_TASK DESCRIPTION_
Would you restate, word for word, only the lines starting at the one with "The width and" and ending with the final line of the entries below? Pictures stay out.

══ THE INPUT ══

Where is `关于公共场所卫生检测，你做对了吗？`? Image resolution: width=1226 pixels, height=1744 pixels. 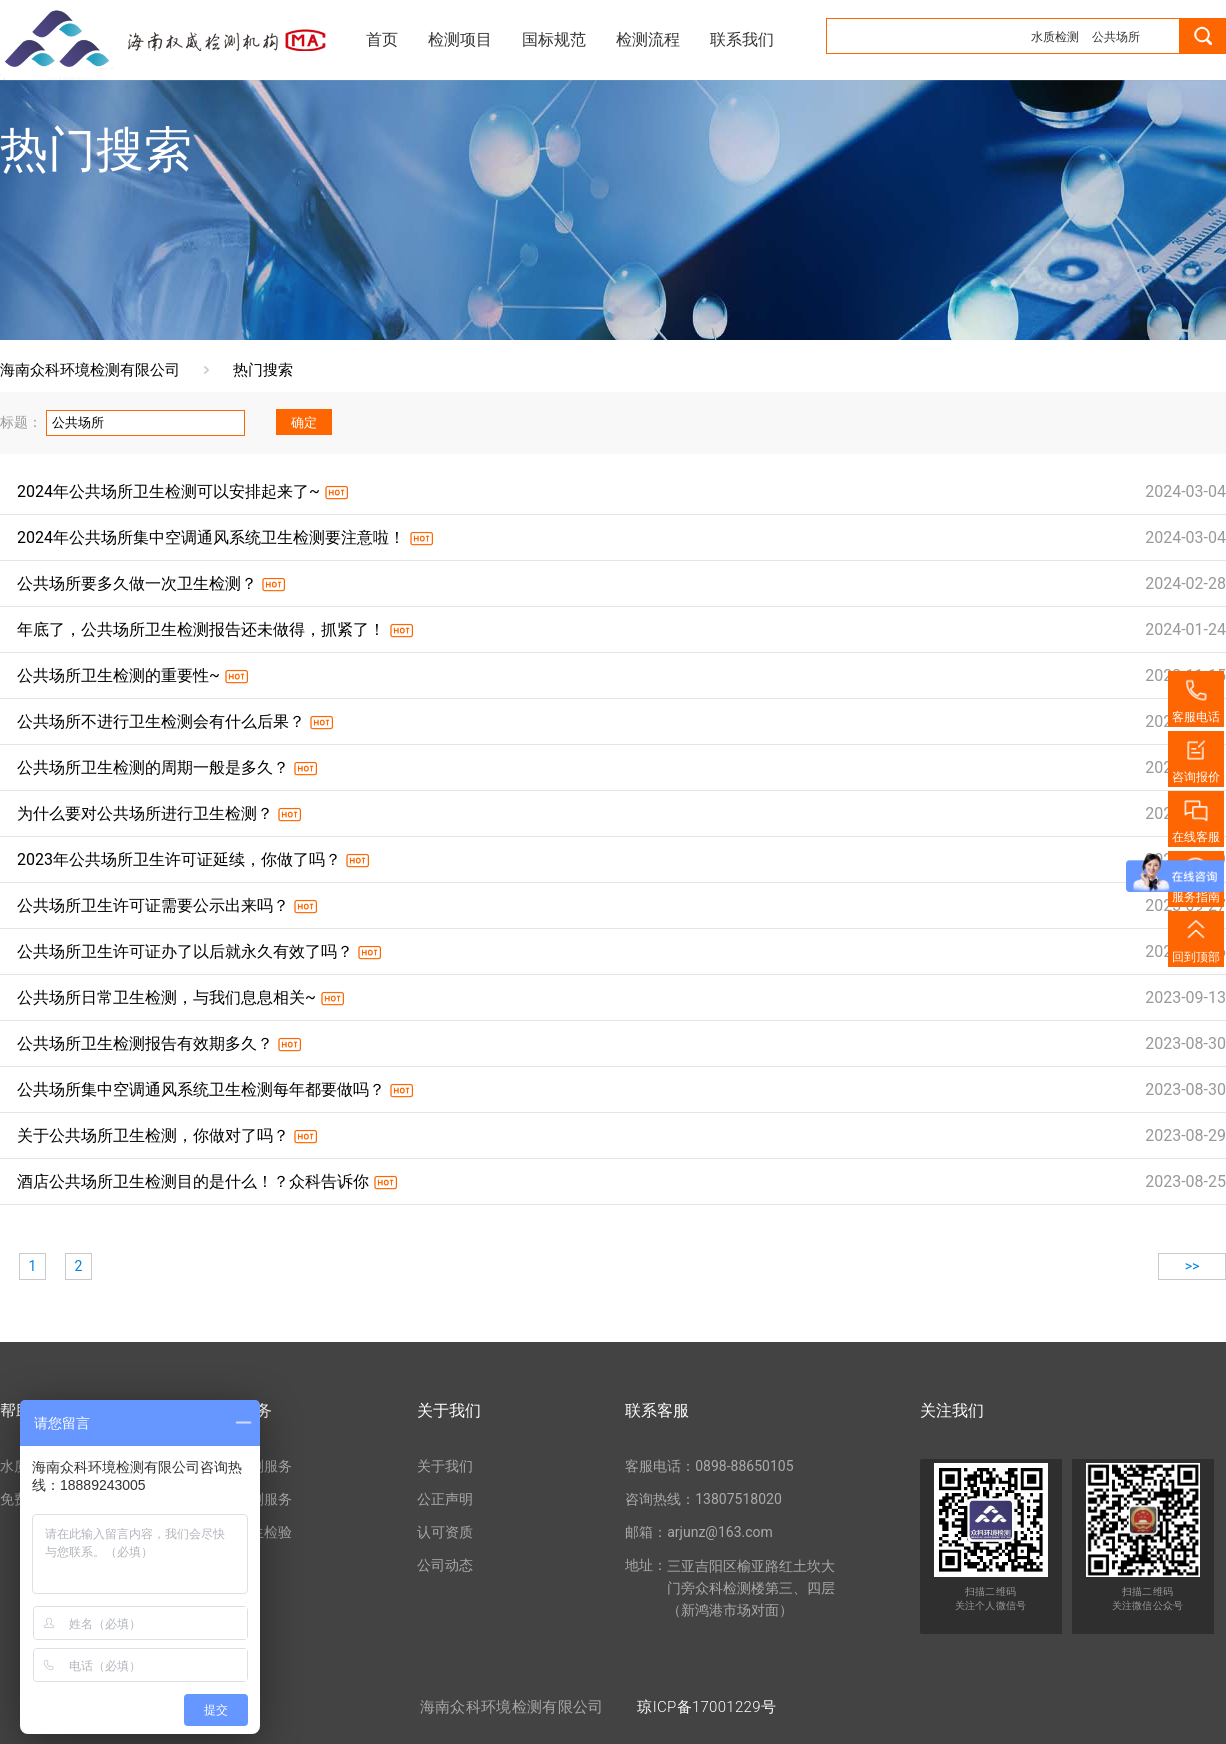
关于公共场所卫生检测，你做对了吗？ is located at coordinates (153, 1135).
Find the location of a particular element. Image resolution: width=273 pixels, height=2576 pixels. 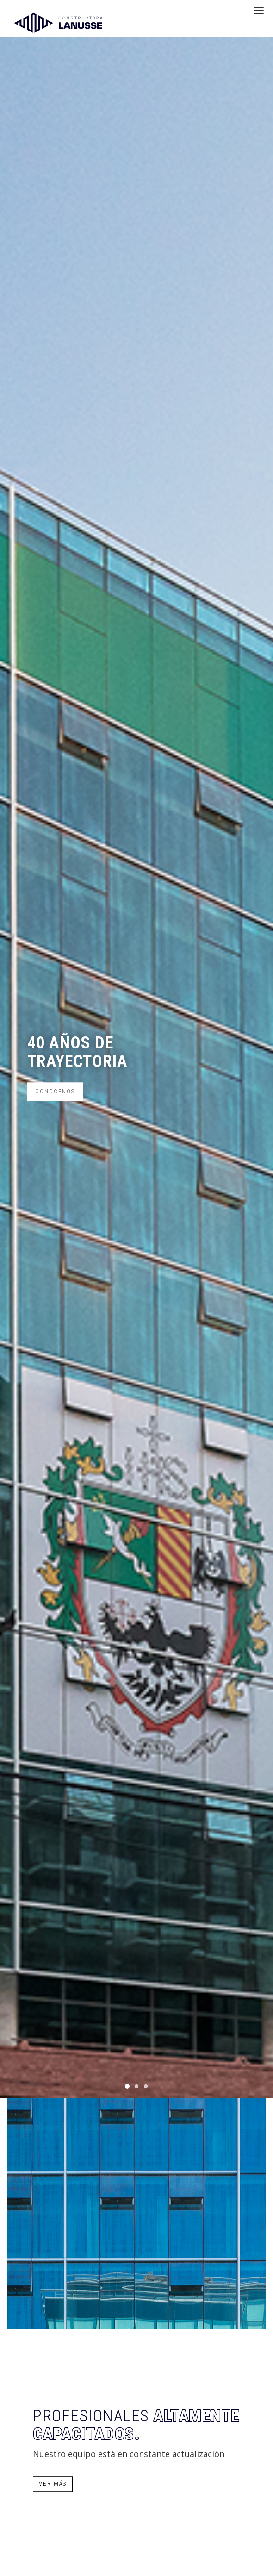

Conocenos is located at coordinates (55, 1091).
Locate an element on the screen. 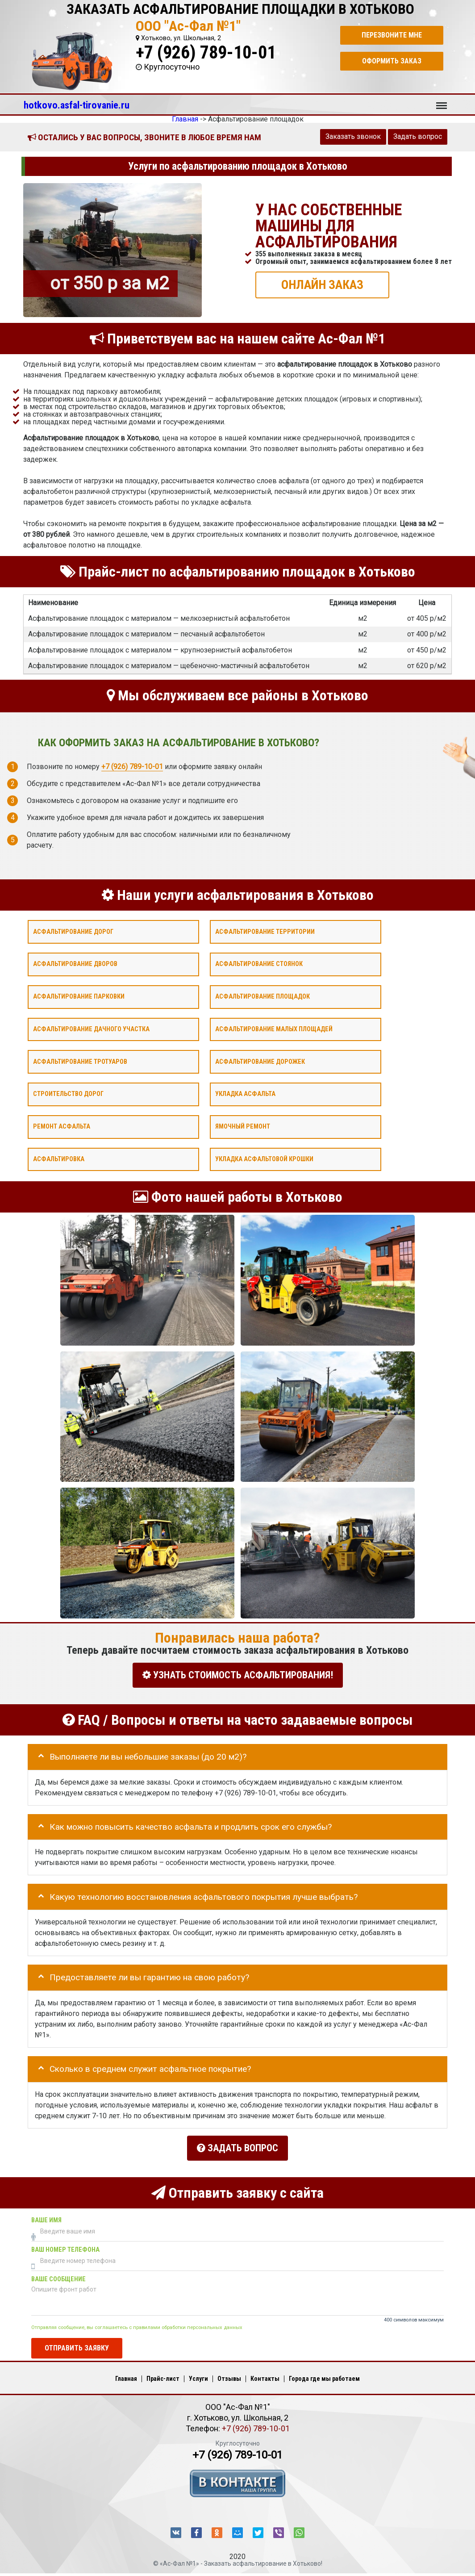 The image size is (475, 2576). Ремонт асфальта is located at coordinates (61, 1126).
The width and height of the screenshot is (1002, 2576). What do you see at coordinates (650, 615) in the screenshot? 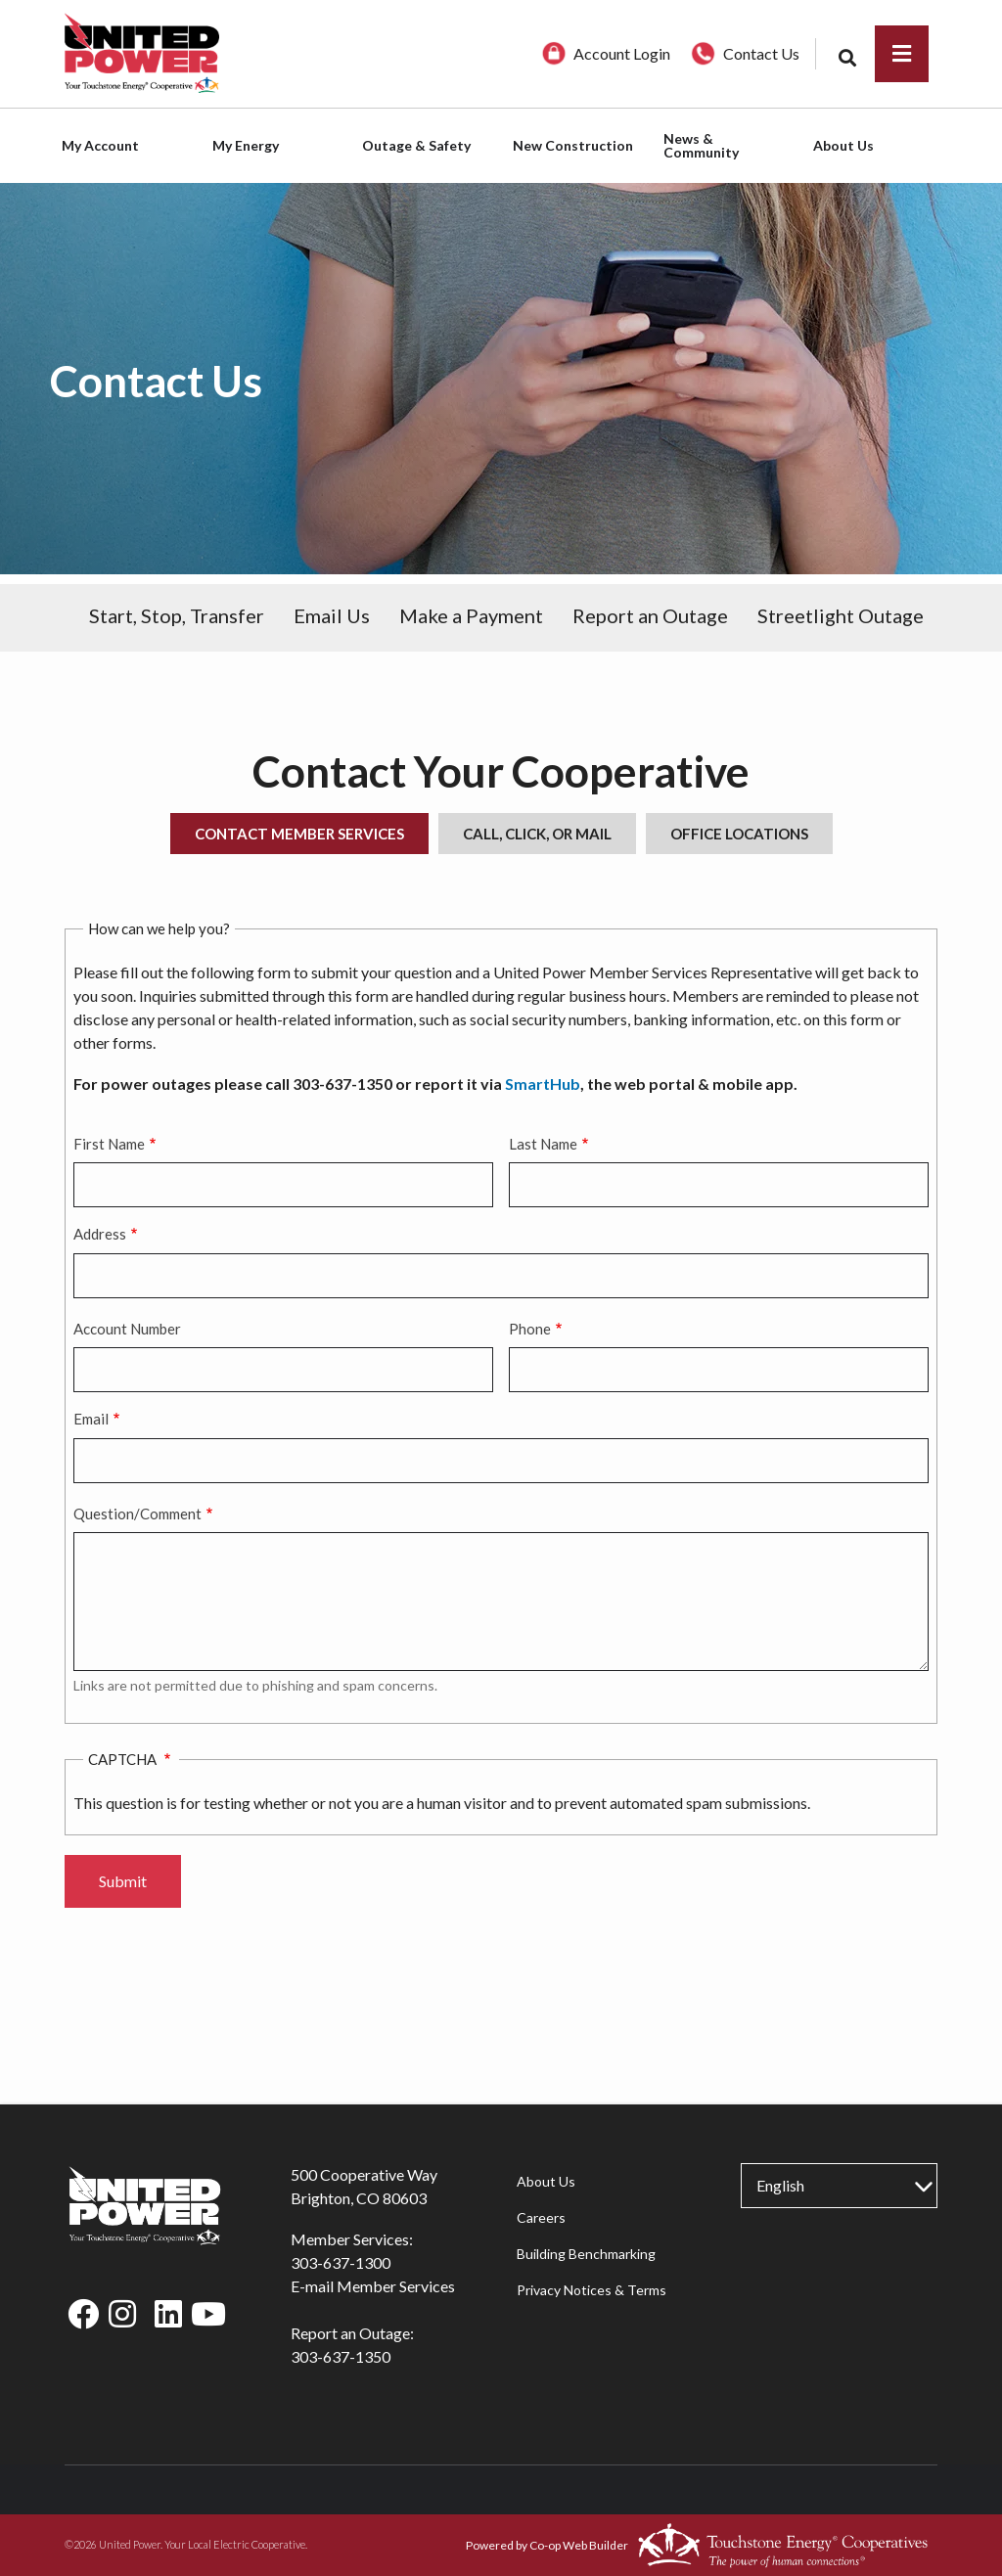
I see `Report an Outage [menuitem]` at bounding box center [650, 615].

═══

_REPLY TO THE TASK_
The width and height of the screenshot is (1002, 2576). What do you see at coordinates (650, 615) in the screenshot? 
I see `Report an Outage [menuitem]` at bounding box center [650, 615].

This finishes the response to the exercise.